[Opening DATA EXCERPTS section]

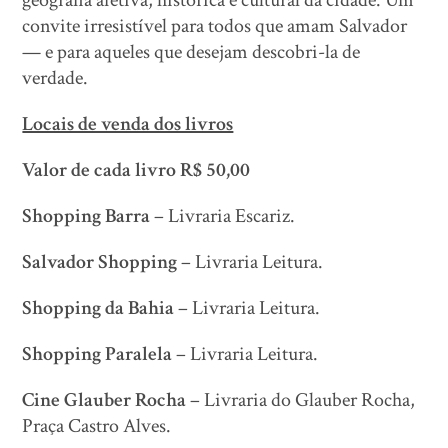
geografia afetiva, histórica e cultural da cidade. Um
convite irresistível para todos que amam Salvador
— e para aqueles que desejam descobri-la de
verdade.
Locais de venda dos livros
Valor de cada livro R$ 50,00
Shopping Barra
– Livraria Escariz.
Salvador Shopping
– Livraria Leitura.
Shopping da Bahia
– Livraria Leitura.
Shopping Paralela
– Livraria Leitura.
Cine Glauber Rocha
– Livraria do Glauber Rocha,
Praça Castro Alves.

[Closing DATA EXCERPTS section]

▶ _ACTIVITY_
An exact copy of all the entries above is required, with every picture left out.

▶ _TASK SOLUTION_
geografia afetiva, histórica e cultural da cidade. Um
convite irresistível para todos que amam Salvador
— e para aqueles que desejam descobri-la de
verdade.
Locais de venda dos livros
Valor de cada livro R$ 50,00
Shopping Barra
– Livraria Escariz.
Salvador Shopping
– Livraria Leitura.
Shopping da Bahia
– Livraria Leitura.
Shopping Paralela
– Livraria Leitura.
Cine Glauber Rocha
– Livraria do Glauber Rocha,
Praça Castro Alves.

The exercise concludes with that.